Baby monkeys created by 'mixing' embryos

Posted by Emma Woollacott

Researchers have produced the first 'chimeric' monkeys, created from stem cells from two or more separate embryos.

The study shows that stem cell functions and abilities are different in primates and rodents, and the Oregon Health & Science University team says it will improve understanding of the differences between natural stem cells in early embryos and cultured embryonic stem cells.

"This is an important development - not because anyone would develop human chimeras - but because it points out a key distinction between species and between different kind of stem cells that will impact our understanding of stem cells and their future potential in regenerative medicine," says Shoukhrat Mitalipov of the Division of Reproductive and Developmental Sciences.

Scientists had previously been able to produce chimeric mice using pluripotent embryonic stem cells, derived from a later-stage embryo. However, the Oregon team's demonstrated that this doesn't work in higher animals, such as the rhesus macaques used in the study.

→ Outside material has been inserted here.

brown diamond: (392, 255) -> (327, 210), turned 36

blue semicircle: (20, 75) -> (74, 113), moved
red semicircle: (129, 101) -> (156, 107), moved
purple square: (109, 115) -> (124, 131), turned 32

Instead, they found, it was necessary to use stem cells from an earlier stage of development - totipotent cells - which have the ability to divide and produce all of the differentiated cells in the placenta and the body of an organism.

By using totipotent cells, the team successfully produced three baby rhesus macaques named Roku, Hex and Chimero. The cells from the different embryos did not fuse to create the animals, but worked together to form tissues and organs.

Showing that pluipotent stem cells operate differently in mice and primates could have big implications for medicine.

"Stem cell therapies hold great promise for replacing damaged nerve cells in those who have been paralyzed due to a spinal cord injury or, for example, in replacing dopamine-producing cells in Parkinson's patients who lose these brain cells resulting in disease," says Mitalipov.

"As we move stem cell therapies from the lab to clinics and from the mouse to humans, we need to understand what these cells do and what they can't do, and also how cell function can differ in species."